Entries taken from a collection:
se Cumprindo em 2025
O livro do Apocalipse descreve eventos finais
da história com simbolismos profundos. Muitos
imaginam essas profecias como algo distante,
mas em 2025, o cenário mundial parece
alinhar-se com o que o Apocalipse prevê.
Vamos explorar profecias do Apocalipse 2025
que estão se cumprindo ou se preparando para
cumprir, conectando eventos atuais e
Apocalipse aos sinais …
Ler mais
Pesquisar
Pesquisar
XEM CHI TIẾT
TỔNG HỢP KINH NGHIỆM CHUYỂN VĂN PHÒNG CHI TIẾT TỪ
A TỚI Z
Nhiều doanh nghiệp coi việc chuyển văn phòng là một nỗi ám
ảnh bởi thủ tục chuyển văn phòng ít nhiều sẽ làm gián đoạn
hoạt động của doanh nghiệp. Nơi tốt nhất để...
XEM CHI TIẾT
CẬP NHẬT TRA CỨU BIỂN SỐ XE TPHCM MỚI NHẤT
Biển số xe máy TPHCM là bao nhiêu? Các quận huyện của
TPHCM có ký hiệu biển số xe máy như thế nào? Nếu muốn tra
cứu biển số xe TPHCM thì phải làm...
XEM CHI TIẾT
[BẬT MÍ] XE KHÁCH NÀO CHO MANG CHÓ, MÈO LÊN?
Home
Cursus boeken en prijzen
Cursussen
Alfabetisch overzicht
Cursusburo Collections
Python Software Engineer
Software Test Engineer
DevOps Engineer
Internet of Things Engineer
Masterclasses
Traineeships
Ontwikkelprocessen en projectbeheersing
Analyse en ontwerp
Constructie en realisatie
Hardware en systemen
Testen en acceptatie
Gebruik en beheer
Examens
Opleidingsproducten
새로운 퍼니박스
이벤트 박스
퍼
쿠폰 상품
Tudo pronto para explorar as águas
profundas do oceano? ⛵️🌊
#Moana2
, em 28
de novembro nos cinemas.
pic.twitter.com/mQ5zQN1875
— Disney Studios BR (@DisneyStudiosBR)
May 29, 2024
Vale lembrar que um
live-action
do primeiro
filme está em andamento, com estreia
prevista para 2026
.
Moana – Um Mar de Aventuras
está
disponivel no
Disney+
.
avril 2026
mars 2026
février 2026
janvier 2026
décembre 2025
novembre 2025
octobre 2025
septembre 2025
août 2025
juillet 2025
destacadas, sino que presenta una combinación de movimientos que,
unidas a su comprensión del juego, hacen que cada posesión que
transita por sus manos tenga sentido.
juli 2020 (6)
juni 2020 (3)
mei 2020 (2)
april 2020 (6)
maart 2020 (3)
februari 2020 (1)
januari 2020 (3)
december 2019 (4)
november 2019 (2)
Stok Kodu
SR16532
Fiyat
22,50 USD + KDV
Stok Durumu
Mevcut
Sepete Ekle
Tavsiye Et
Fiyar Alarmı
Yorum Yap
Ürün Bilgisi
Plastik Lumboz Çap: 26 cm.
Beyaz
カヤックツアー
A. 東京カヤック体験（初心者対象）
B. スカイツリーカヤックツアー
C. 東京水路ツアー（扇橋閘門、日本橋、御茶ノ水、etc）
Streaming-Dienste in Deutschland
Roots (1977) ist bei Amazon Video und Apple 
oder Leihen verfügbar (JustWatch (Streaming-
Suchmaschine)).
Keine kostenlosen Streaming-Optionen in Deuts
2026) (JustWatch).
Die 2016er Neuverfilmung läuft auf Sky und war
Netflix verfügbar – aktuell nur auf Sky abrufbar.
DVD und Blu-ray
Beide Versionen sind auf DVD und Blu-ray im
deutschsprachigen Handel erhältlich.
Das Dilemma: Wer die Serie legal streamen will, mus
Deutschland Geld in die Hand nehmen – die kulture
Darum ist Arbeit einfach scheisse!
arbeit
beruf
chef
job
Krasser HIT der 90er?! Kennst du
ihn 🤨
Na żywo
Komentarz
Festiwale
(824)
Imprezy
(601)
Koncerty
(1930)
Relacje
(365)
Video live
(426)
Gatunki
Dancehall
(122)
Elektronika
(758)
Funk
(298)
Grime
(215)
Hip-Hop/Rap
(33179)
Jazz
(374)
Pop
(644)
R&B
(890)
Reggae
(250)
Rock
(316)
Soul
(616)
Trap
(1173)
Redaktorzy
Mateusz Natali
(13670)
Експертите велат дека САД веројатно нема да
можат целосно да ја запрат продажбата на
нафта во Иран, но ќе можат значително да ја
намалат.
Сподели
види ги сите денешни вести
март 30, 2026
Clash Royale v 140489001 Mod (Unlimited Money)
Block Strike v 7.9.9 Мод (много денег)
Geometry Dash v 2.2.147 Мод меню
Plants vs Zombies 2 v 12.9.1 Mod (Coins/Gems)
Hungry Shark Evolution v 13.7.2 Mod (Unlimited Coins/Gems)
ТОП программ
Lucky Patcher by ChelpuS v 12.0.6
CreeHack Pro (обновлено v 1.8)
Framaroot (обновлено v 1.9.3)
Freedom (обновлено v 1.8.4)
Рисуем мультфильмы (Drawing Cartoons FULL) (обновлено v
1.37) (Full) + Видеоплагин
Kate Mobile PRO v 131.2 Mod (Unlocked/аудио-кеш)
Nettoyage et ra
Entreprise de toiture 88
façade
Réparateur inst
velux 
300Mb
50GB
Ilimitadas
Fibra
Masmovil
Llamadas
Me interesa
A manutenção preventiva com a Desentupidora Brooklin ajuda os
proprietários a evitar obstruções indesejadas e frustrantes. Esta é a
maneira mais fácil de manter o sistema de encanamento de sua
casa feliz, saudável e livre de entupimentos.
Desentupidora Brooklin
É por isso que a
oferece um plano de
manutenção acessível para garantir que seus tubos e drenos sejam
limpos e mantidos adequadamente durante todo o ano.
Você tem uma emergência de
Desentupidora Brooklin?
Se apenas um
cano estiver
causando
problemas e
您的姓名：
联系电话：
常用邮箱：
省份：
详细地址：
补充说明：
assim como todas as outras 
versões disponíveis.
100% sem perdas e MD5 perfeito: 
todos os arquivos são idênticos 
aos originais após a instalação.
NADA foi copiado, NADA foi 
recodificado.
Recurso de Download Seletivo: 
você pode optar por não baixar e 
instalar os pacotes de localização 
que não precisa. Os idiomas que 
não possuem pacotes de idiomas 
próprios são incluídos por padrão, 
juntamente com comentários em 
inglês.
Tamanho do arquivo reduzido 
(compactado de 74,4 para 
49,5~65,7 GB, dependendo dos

Activity
What is needed is an exact, complete copy of the entries above.

Task answer
se Cumprindo em 2025
O livro do Apocalipse descreve eventos finais
da história com simbolismos profundos. Muitos
imaginam essas profecias como algo distante,
mas em 2025, o cenário mundial parece
alinhar-se com o que o Apocalipse prevê.
Vamos explorar profecias do Apocalipse 2025
que estão se cumprindo ou se preparando para
cumprir, conectando eventos atuais e
Apocalipse aos sinais …
Ler mais
Pesquisar
Pesquisar
XEM CHI TIẾT
TỔNG HỢP KINH NGHIỆM CHUYỂN VĂN PHÒNG CHI TIẾT TỪ
A TỚI Z
Nhiều doanh nghiệp coi việc chuyển văn phòng là một nỗi ám
ảnh bởi thủ tục chuyển văn phòng ít nhiều sẽ làm gián đoạn
hoạt động của doanh nghiệp. Nơi tốt nhất để...
XEM CHI TIẾT
CẬP NHẬT TRA CỨU BIỂN SỐ XE TPHCM MỚI NHẤT
Biển số xe máy TPHCM là bao nhiêu? Các quận huyện của
TPHCM có ký hiệu biển số xe máy như thế nào? Nếu muốn tra
cứu biển số xe TPHCM thì phải làm...
XEM CHI TIẾT
[BẬT MÍ] XE KHÁCH NÀO CHO MANG CHÓ, MÈO LÊN?
Home
Cursus boeken en prijzen
Cursussen
Alfabetisch overzicht
Cursusburo Collections
Python Software Engineer
Software Test Engineer
DevOps Engineer
Internet of Things Engineer
Masterclasses
Traineeships
Ontwikkelprocessen en projectbeheersing
Analyse en ontwerp
Constructie en realisatie
Hardware en systemen
Testen en acceptatie
Gebruik en beheer
Examens
Opleidingsproducten
새로운 퍼니박스
이벤트 박스
퍼
쿠폰 상품
Tudo pronto para explorar as águas
profundas do oceano? ⛵️🌊
#Moana2
, em 28
de novembro nos cinemas.
pic.twitter.com/mQ5zQN1875
— Disney Studios BR (@DisneyStudiosBR)
May 29, 2024
Vale lembrar que um
live-action
do primeiro
filme está em andamento, com estreia
prevista para 2026
.
Moana – Um Mar de Aventuras
está
disponivel no
Disney+
.
avril 2026
mars 2026
février 2026
janvier 2026
décembre 2025
novembre 2025
octobre 2025
septembre 2025
août 2025
juillet 2025
destacadas, sino que presenta una combinación de movimientos que,
unidas a su comprensión del juego, hacen que cada posesión que
transita por sus manos tenga sentido.
juli 2020 (6)
juni 2020 (3)
mei 2020 (2)
april 2020 (6)
maart 2020 (3)
februari 2020 (1)
januari 2020 (3)
december 2019 (4)
november 2019 (2)
Stok Kodu
SR16532
Fiyat
22,50 USD + KDV
Stok Durumu
Mevcut
Sepete Ekle
Tavsiye Et
Fiyar Alarmı
Yorum Yap
Ürün Bilgisi
Plastik Lumboz Çap: 26 cm.
Beyaz
カヤックツアー
A. 東京カヤック体験（初心者対象）
B. スカイツリーカヤックツアー
C. 東京水路ツアー（扇橋閘門、日本橋、御茶ノ水、etc）
Streaming-Dienste in Deutschland
Roots (1977) ist bei Amazon Video und Apple 
oder Leihen verfügbar (JustWatch (Streaming-
Suchmaschine)).
Keine kostenlosen Streaming-Optionen in Deuts
2026) (JustWatch).
Die 2016er Neuverfilmung läuft auf Sky und war
Netflix verfügbar – aktuell nur auf Sky abrufbar.
DVD und Blu-ray
Beide Versionen sind auf DVD und Blu-ray im
deutschsprachigen Handel erhältlich.
Das Dilemma: Wer die Serie legal streamen will, mus
Deutschland Geld in die Hand nehmen – die kulture
Darum ist Arbeit einfach scheisse!
arbeit
beruf
chef
job
Krasser HIT der 90er?! Kennst du
ihn 🤨
Na żywo
Komentarz
Festiwale
(824)
Imprezy
(601)
Koncerty
(1930)
Relacje
(365)
Video live
(426)
Gatunki
Dancehall
(122)
Elektronika
(758)
Funk
(298)
Grime
(215)
Hip-Hop/Rap
(33179)
Jazz
(374)
Pop
(644)
R&B
(890)
Reggae
(250)
Rock
(316)
Soul
(616)
Trap
(1173)
Redaktorzy
Mateusz Natali
(13670)
Експертите велат дека САД веројатно нема да
можат целосно да ја запрат продажбата на
нафта во Иран, но ќе можат значително да ја
намалат.
Сподели
види ги сите денешни вести
март 30, 2026
Clash Royale v 140489001 Mod (Unlimited Money)
Block Strike v 7.9.9 Мод (много денег)
Geometry Dash v 2.2.147 Мод меню
Plants vs Zombies 2 v 12.9.1 Mod (Coins/Gems)
Hungry Shark Evolution v 13.7.2 Mod (Unlimited Coins/Gems)
ТОП программ
Lucky Patcher by ChelpuS v 12.0.6
CreeHack Pro (обновлено v 1.8)
Framaroot (обновлено v 1.9.3)
Freedom (обновлено v 1.8.4)
Рисуем мультфильмы (Drawing Cartoons FULL) (обновлено v
1.37) (Full) + Видеоплагин
Kate Mobile PRO v 131.2 Mod (Unlocked/аудио-кеш)
Nettoyage et ra
Entreprise de toiture 88
façade
Réparateur inst
velux 
300Mb
50GB
Ilimitadas
Fibra
Masmovil
Llamadas
Me interesa
A manutenção preventiva com a Desentupidora Brooklin ajuda os
proprietários a evitar obstruções indesejadas e frustrantes. Esta é a
maneira mais fácil de manter o sistema de encanamento de sua
casa feliz, saudável e livre de entupimentos.
Desentupidora Brooklin
É por isso que a
oferece um plano de
manutenção acessível para garantir que seus tubos e drenos sejam
limpos e mantidos adequadamente durante todo o ano.
Você tem uma emergência de
Desentupidora Brooklin?
Se apenas um
cano estiver
causando
problemas e
您的姓名：
联系电话：
常用邮箱：
省份：
详细地址：
补充说明：
assim como todas as outras 
versões disponíveis.
100% sem perdas e MD5 perfeito: 
todos os arquivos são idênticos 
aos originais após a instalação.
NADA foi copiado, NADA foi 
recodificado.
Recurso de Download Seletivo: 
você pode optar por não baixar e 
instalar os pacotes de localização 
que não precisa. Os idiomas que 
não possuem pacotes de idiomas 
próprios são incluídos por padrão, 
juntamente com comentários em 
inglês.
Tamanho do arquivo reduzido 
(compactado de 74,4 para 
49,5~65,7 GB, dependendo dos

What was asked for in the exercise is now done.